Task item — Give again, word for word, every line in the entries below from the line with "te zoeken. Denk" up to and including the line with "aiuta a ridurre i costi operativi dei", and no other line.
┏━━
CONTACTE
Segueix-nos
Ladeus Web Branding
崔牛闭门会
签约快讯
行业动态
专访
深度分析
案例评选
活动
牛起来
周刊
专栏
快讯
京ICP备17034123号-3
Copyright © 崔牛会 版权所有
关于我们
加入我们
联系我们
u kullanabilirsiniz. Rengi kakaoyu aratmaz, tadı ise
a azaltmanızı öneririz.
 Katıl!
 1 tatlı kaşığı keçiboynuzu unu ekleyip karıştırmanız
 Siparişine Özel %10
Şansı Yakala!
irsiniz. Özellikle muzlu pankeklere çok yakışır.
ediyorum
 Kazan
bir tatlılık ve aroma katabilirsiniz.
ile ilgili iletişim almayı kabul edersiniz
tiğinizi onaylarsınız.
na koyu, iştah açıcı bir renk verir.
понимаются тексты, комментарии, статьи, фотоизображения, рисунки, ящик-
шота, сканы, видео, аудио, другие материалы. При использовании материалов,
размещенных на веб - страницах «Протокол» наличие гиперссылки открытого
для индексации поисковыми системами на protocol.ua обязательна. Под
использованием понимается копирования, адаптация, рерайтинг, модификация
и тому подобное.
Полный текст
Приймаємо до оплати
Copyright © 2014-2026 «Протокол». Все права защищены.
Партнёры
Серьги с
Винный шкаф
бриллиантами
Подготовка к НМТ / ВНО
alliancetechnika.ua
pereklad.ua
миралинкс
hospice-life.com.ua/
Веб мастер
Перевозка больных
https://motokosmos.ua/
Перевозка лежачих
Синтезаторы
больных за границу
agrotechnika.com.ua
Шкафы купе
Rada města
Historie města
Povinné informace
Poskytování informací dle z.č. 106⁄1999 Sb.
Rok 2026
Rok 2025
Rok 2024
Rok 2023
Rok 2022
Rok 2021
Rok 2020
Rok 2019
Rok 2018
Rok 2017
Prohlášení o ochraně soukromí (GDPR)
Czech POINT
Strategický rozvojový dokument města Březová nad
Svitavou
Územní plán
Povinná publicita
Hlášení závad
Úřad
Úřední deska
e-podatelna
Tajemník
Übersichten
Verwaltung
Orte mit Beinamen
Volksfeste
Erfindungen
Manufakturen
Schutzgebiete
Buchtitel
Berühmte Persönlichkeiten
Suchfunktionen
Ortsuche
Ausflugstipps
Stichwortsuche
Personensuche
┗━━
┏━━
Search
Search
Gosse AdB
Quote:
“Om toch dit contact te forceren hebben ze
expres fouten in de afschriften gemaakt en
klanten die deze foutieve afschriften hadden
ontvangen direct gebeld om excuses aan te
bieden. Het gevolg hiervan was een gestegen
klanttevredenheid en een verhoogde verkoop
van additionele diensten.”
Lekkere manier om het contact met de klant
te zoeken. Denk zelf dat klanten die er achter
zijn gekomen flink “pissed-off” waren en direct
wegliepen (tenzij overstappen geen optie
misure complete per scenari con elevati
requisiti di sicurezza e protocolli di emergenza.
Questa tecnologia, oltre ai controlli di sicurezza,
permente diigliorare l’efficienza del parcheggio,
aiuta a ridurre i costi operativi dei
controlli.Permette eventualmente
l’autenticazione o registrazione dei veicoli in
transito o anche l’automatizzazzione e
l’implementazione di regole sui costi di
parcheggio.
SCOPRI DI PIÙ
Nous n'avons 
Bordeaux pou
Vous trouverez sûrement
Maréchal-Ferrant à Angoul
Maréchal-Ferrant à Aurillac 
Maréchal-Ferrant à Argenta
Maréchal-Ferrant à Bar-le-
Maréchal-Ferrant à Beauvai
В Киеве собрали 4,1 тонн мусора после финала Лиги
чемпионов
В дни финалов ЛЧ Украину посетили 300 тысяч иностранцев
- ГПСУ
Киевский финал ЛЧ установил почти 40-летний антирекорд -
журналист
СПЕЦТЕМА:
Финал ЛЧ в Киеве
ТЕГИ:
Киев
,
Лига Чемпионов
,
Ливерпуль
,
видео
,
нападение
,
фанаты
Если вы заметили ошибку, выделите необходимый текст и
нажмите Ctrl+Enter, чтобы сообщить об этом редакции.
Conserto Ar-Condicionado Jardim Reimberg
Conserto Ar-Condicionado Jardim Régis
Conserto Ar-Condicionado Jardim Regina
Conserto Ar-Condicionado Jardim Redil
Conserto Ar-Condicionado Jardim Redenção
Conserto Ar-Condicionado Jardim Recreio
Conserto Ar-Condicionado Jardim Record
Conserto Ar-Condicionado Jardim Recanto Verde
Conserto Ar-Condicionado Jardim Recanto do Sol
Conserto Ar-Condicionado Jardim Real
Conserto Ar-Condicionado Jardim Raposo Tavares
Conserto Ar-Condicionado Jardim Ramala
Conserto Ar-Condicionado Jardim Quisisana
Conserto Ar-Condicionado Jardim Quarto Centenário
┗━━
┏━━
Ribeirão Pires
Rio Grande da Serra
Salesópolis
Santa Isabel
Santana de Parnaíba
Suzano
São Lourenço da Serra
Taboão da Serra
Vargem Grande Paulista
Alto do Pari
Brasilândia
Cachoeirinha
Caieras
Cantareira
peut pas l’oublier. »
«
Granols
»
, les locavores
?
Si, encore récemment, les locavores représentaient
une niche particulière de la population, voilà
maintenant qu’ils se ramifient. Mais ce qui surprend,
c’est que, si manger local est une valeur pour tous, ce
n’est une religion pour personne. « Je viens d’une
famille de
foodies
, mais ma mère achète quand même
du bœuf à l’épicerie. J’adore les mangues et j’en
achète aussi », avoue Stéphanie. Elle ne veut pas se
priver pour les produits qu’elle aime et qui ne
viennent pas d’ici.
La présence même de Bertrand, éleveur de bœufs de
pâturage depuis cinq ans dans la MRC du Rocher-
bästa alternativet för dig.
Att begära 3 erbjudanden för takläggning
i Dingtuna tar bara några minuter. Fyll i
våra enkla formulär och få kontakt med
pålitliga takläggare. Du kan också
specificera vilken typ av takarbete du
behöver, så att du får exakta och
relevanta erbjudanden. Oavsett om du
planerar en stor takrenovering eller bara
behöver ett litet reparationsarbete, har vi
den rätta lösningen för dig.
┗━━
Solution to this problem —
te zoeken. Denk zelf dat klanten die er achter
zijn gekomen flink “pissed-off” waren en direct
wegliepen (tenzij overstappen geen optie
misure complete per scenari con elevati
requisiti di sicurezza e protocolli di emergenza.
Questa tecnologia, oltre ai controlli di sicurezza,
permente diigliorare l’efficienza del parcheggio,
aiuta a ridurre i costi operativi dei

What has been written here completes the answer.